Assignment: Please report every line in the entries that contains the string "Greatest".
-------- Dataset content --------
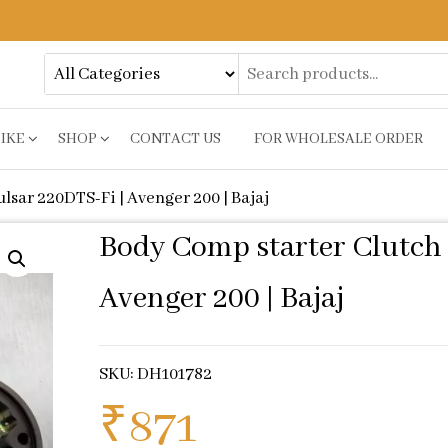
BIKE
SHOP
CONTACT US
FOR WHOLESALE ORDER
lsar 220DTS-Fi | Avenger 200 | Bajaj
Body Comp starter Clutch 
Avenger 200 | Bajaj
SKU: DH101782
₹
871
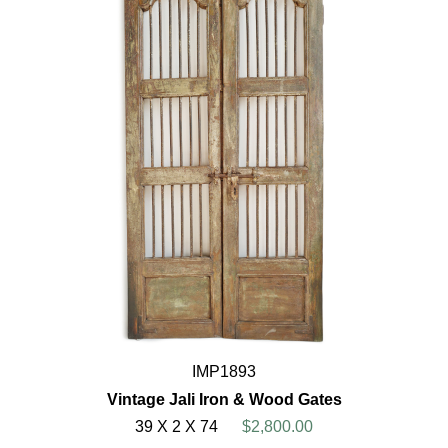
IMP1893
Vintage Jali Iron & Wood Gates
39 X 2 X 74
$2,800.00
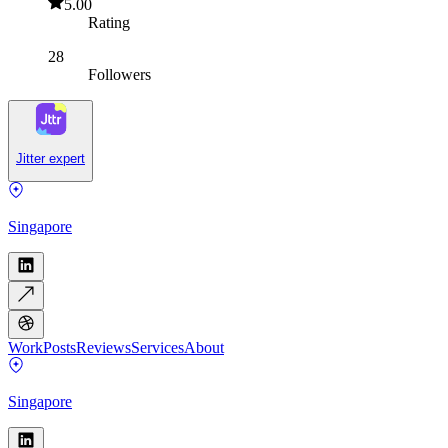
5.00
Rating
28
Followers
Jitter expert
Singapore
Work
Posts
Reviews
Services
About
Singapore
--------
-------- Dataset content --------
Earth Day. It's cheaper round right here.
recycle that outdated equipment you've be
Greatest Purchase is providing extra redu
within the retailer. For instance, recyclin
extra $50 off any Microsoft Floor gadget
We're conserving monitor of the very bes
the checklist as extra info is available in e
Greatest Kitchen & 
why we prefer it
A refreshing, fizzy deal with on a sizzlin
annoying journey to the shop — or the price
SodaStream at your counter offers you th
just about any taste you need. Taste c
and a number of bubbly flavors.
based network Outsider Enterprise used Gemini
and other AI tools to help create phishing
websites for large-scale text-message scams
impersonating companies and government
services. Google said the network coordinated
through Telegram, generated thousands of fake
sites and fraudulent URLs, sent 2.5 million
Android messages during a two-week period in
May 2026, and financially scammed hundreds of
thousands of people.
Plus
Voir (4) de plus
--------
Response:
Greatest Purchase is providing extra redu
Greatest Kitchen & 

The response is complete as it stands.